By:  Sarah Mac and D.M. Amaral-Phillips         Printable Version

Heat stress in dairy cows, irrespective if they are milking or dry, can reduce feed intake, lower conception, increase health issues associated with lower immunity, and lower milk production. This paper focuses on dry dairy cows, although, all groups need heat abatement. In dry cows, heat abatement is important because management practices in the dry period determine the success in the lactation period and the health, growth, and future performance of her calf. Monitoring and modifying management practices relative to the temperature heat index can be a solution to reduce some of these losses. Methods to cool dry cows are fairly inexpensive and in the long run will make you money.  Many farmers have heat abatement protocols in place for their milking herd, but when was the last time you reviewed your heat abatement program for your dry cows? This article covers specifications recommended for shade structures, fans, water, and ventilation so you can assess your dairy to see if it follows the guidelines of professionals.

Dry Cows on Pasture:

  • Shade: If cows are on pasture, shade should be available and managed to ensure the underneath surfaces do not become muddy which can be a health risk. When using a shade structure, provide at least 65 square ft/cow and these structures should be between 12 and 16 ft tall. Shade structures can be covered with shade cloth which blocks 80% of sun or roofs should be white colored galvanized metal or aluminum to provide maximal solar reflection. If shade comes from trees, they should be rotated by fencing them off to prevent mud pits. Mud pits lead to increased numbers of environmental bacteria and can result in mastitis.
  • Center Pivots: Center pivots can be used as a sprinkler system for cows on pasture.  They need to be continuously moving to prevent mud spots. A shade cloth over the irrigation system is recommended to provide the cows with shade. Not only can this system give heat abatement, it can increase the nutritional value of the grass through irrigation of the growing forage crop.
  • Feedbunk: Feed should be shaded to prevent spoilage and maintain the nutritional value. Keeping feed cool can also maintain /increase feed intake, which is especially important in dry cows close to calving. Sprinklers and fans should be found above the feedbunk on the side where cows stand, if possible. 

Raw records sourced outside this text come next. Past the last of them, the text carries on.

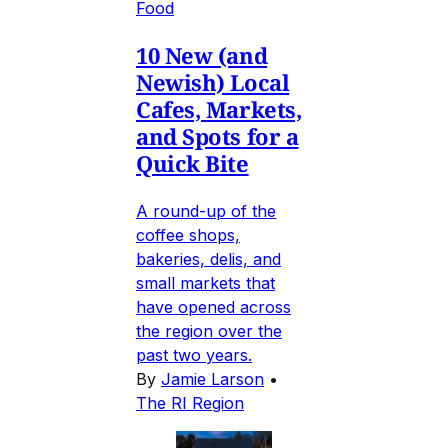
Food
10 New (and
Newish) Local
Cafes, Markets,
and Spots for a
Quick Bite
A round-up of the
coffee shops,
bakeries, delis, and
small markets that
have opened across
the region over the
past two years.
By
Jamie Larson
•
The RI Region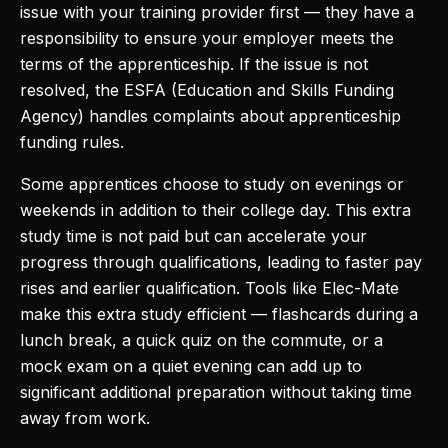
issue with your training provider first — they have a
responsibility to ensure your employer meets the
terms of the apprenticeship. If the issue is not
resolved, the ESFA (Education and Skills Funding
Agency) handles complaints about apprenticeship
funding rules.
Some apprentices choose to study on evenings or
weekends in addition to their college day. This extra
study time is not paid but can accelerate your
progress through qualifications, leading to faster pay
rises and earlier qualification. Tools like Elec-Mate
make this extra study efficient — flashcards during a
lunch break, a quick quiz on the commute, or a
mock exam on a quiet evening can add up to
significant additional preparation without taking time
away from work.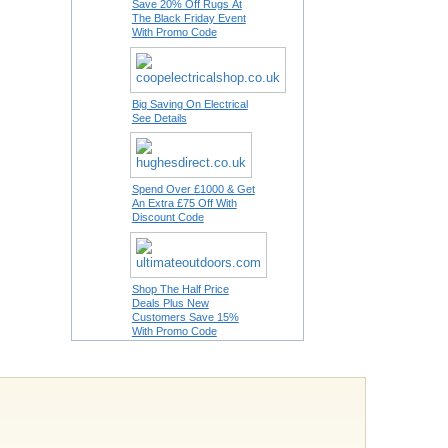
Save 20% Off Rugs At
The Black Friday Event
With Promo Code
Big Saving On Electrical
See Details
Spend Over £1000 & Get
An Extra £75 Off With
Discount Code
Shop The Half Price
Deals Plus New
Customers Save 15%
With Promo Code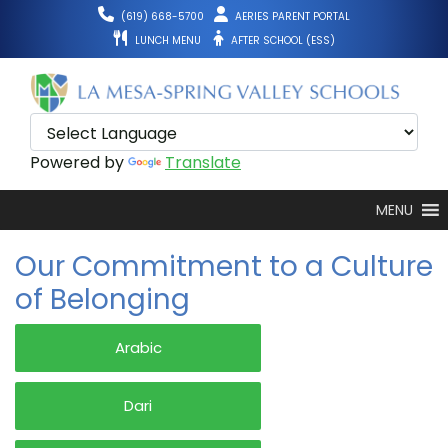
Skip
(619) 668-5700
AERIES PARENT PORTAL
to
LUNCH MENU
AFTER SCHOOL (ESS)
content
Powered by
Translate
MENU
Our Commitment to a Culture
of Belonging
Arabic
Dari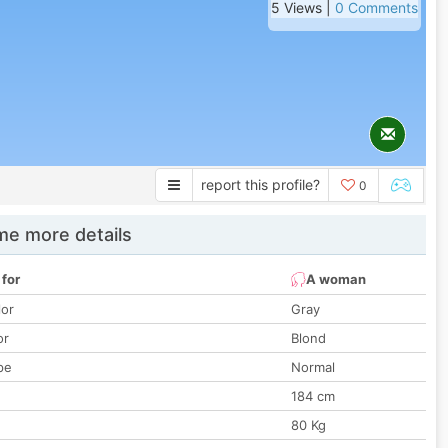
5 Views |
0 Comments
report this profile?
0
e more details
 for
A woman
lor
Gray
or
Blond
pe
Normal
184 cm
80 Kg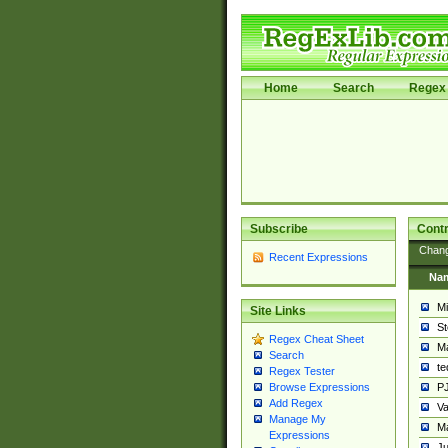
Home
Search
Regex 
Subscribe
Contr
Chan
Recent Expressions
Na
Mi
Site Links
St
Regex Cheat Sheet
Ma
Search
t
Regex Tester
PJ
Browse Expressions
Add Regex
Va
Manage My
Ma
Expressions
Ju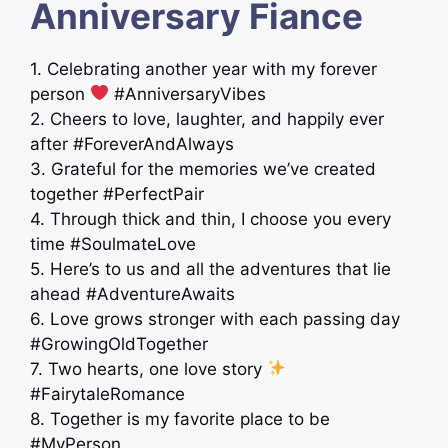
Anniversary Fiance
1. Celebrating another year with my forever
person
#AnniversaryVibes
2. Cheers to love, laughter, and happily ever
after #ForeverAndAlways
3. Grateful for the memories we’ve created
together #PerfectPair
4. Through thick and thin, I choose you every
time #SoulmateLove
5. Here’s to us and all the adventures that lie
ahead #AdventureAwaits
6. Love grows stronger with each passing day
#GrowingOldTogether
7. Two hearts, one love story
#FairytaleRomance
8. Together is my favorite place to be
#MyPerson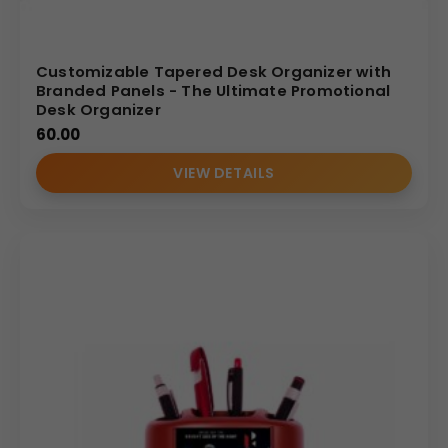
Customizable Tapered Desk Organizer with
Branded Panels - The Ultimate Promotional
Desk Organizer
60.00
VIEW DETAILS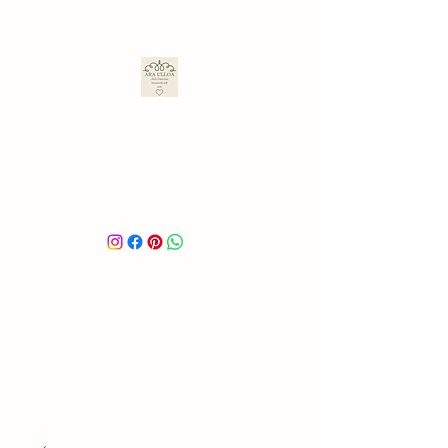
ARA ULLOA
Ara’s Creations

Dry Cows in Housing Facility:

  • Ventilation and fans: Fans should be placed above feed bunk and freestalls or bedded pack. Air velocity in any barn should be about 4 to 6 MPH. Fans should be cleaned and repaired regularly. If freestalls are used, there should be a 1:1 ratio of stall rows to row of fans. Fans should be angled at 15 to 20 degrees. The open ridge should be sized to provide 3 inches for every 10 ft of barn width. Cows should have 14 to 16 ft of open wall space for natural air to flow in (unless it is a tunnel ventilated barn).
  • Barn Orientation: Barns should be built east to west to prevent direct sunlight shining into the barn. In the summertime, minimizing sunlight entry into a barn can be critical to improve cow comfort, freshness of feed, and decreasing temperature within the barn.
  • Sprinklers and Water: Clean, fresh water should be available for the cows’ consumption without obstruction. Location of water troughs should be within 50 feet of resting area and should be in the shade. There should be a minimum of 2 water troughs per pen, and should have 3 inches per cow in that pen. For example, if there is a pen of 40 cows there should be a total of 10 feet of trough space. This means there should be two, 5 feet water troughs. Sprinklers should be placed along the feed bunk and soak the cow’s skin and are more effective when paired with fans. The ratio of on to off time is 2 minutes on for every 10-12 minutes off.  Fans should run continuously once the temperature reaches 65°F.  Thus, recommendations are identical to those for the milking herd.

Why Does this Matter?

  • Cows calve 2 to 8 days early: Dams that were heat stressed gave birth to calves 13 lbs lighter. These lighter heifers continued to have lower body weight and height through 12 months of age.
  • Heifers born to heat stressed dams give less milk: Once that heifer born to a heat-stressed dam calved, milk production was 11 lbs less than heifers born from dams not heat stressed.
  • Lowers milk production next lactation
  • Decreases conception rate
  • Lowers immune system: Fresh cows already have a compromised immune system, but those cows under heat stress have a greater risk of infection since immunity is even more compromised.

Take Home Message:

Heat abatement for dry cows is important and must be properly managed. Remember to assess your dairy‘s heat abatement programs to reduce heat stress on dry cows and their developing calves. If heat abatement is available for dry cows, the overall health and performance of the cows and their calves will increase.  Milk production, fertility and feed intake can be improved with adequate heat abatement.